Gli 80 mln che vuole il Dortmund non li abbiamo.
Se poi non si riesce a piazzare i vari esuberi (tipo bacca,paletta,sosa) e ricavare qualcosa non si farà mai.


----------



## patriots88 (13 Agosto 2017)

Se poi il Dortmund cede dembele direi sia quasi impossibile si privino pure di PEA
non dipende solo da noi


----------



## Tempesta Perfetta (13 Agosto 2017)

Mah, coutinho pare che farà le visite mediche per il barca tra pochi giorni. Dubito prendano anche dembelè per più di 100mln, dopo aver speso 40mln per paulinho poi


----------



## gabuz (13 Agosto 2017)

goleador 70 ha scritto:


> E ha fatto anche bene
> 
> Perché ho sempre difeso la società ma se davvero ti presenti con Kalinic ti meriti le offese nonostante i 200 milioni spesi
> 
> Ma tanto so che non succederà



Hanno detto di aspettare fino al 15. Io aspetto.

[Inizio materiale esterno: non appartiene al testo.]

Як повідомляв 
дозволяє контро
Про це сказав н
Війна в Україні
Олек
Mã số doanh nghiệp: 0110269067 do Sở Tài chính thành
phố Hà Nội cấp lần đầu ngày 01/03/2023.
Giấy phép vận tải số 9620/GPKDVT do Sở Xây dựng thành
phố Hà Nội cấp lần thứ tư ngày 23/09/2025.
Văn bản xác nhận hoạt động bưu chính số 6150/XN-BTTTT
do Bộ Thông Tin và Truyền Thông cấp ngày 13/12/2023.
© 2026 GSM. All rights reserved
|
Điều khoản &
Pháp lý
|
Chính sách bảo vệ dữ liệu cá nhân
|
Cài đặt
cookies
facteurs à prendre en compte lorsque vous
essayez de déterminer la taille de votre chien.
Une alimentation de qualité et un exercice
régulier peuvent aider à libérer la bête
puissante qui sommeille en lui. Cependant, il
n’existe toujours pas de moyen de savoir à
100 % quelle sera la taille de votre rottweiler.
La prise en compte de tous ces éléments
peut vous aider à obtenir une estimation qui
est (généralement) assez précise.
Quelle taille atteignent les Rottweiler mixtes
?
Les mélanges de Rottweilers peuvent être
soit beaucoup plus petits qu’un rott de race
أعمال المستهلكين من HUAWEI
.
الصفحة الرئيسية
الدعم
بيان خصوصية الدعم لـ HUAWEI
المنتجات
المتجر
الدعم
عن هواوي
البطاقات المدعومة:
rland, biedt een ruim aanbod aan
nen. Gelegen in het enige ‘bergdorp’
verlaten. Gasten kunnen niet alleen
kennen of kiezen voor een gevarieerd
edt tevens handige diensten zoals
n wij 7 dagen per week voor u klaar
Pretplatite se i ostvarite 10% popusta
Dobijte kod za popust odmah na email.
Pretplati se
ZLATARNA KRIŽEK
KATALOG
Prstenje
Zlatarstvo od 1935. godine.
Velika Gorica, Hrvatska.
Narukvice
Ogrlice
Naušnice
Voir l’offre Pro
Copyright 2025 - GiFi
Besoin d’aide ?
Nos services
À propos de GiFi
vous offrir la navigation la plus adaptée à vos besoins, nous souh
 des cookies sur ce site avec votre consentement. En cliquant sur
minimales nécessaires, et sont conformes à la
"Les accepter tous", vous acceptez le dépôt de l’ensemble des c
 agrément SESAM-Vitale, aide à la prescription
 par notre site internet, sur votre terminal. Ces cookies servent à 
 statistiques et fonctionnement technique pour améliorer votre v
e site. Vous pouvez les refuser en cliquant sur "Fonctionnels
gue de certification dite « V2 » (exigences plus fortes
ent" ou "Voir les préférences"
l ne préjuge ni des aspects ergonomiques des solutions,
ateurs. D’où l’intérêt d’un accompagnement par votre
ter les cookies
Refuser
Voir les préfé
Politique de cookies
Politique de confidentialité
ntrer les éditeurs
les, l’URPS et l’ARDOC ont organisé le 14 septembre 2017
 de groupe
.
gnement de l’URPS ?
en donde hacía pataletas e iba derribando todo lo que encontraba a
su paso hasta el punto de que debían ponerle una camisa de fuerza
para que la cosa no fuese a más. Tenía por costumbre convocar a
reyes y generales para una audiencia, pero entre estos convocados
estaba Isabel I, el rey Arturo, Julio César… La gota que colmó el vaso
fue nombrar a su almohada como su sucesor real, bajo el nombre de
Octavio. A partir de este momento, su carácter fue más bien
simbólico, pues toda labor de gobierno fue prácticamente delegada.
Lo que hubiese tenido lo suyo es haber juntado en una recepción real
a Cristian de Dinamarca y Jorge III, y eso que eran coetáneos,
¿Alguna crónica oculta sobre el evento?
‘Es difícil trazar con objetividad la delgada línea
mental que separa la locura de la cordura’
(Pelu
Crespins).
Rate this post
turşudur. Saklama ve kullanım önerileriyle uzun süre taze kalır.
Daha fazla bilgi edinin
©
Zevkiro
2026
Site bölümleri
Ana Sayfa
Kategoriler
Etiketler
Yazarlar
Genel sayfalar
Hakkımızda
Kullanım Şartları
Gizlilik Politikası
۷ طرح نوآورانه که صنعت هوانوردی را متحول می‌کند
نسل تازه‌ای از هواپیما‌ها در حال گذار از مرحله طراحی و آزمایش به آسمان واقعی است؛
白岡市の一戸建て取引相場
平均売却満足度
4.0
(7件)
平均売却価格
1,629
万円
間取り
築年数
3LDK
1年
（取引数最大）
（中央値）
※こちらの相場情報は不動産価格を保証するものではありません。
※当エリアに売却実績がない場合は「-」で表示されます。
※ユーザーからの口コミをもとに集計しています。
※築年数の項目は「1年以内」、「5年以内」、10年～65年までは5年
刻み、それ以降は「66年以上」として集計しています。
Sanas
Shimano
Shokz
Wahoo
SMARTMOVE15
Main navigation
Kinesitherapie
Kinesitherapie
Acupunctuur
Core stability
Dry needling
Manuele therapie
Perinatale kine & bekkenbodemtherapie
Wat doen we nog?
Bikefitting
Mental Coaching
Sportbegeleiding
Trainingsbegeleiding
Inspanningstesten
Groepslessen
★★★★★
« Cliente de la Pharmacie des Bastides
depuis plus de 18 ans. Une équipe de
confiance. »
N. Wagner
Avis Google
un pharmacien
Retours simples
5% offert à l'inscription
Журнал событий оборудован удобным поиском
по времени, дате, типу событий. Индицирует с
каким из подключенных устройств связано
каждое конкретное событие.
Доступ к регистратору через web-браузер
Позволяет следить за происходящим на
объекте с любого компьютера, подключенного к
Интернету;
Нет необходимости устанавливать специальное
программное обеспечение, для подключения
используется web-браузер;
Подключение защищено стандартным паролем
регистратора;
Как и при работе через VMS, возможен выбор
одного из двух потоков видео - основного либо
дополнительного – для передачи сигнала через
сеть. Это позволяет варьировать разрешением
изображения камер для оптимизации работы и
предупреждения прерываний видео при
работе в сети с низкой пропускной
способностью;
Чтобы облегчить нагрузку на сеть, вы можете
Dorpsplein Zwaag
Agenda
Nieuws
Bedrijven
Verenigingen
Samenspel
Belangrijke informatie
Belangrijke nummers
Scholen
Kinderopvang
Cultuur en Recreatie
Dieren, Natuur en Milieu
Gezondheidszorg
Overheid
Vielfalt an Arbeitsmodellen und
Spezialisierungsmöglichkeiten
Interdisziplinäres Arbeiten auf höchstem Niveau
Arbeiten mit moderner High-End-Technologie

Poi trarrò le conclusioni il 1° di settembre.


----------



## 7AlePato7 (13 Agosto 2017)

patriots88 ha scritto:


> Gli 80 mln che vuole il Dortmund non li abbiamo.
> Se poi non si riesce a piazzare i vari esuberi (tipo bacca,paletta,sosa) e ricavare qualcosa non si farà mai.


Non li abbiamo perché hai speso troppo, non hanno preventivato l'uscita enorme per il centravanti.


----------



## Casnop (13 Agosto 2017)

patriots88 ha scritto:


> Se poi il Dortmund cede dembele direi sia quasi impossibile si privino pure di PEA
> non dipende solo da noi


Il problema di Aubameyang è solo questo, in fondo. Le quotazioni del giocatore sono figlie di un mercato stravolto dall'affaire Neymar, chi intende parteciparvi non può che adeguare il budget, ma non esse non preclusive quanto la possibile determinazione del Borussia di ritirare dal mercato il suo centravanti dopo la sortita del Barcellona su Dembele. Oggi dovremmo saperne di più, vediamo.


----------



## 666psycho (13 Agosto 2017)

Eziomare ha scritto:


> Io che c'entro ? Lo dicono i giornali, piu' o meno tutti...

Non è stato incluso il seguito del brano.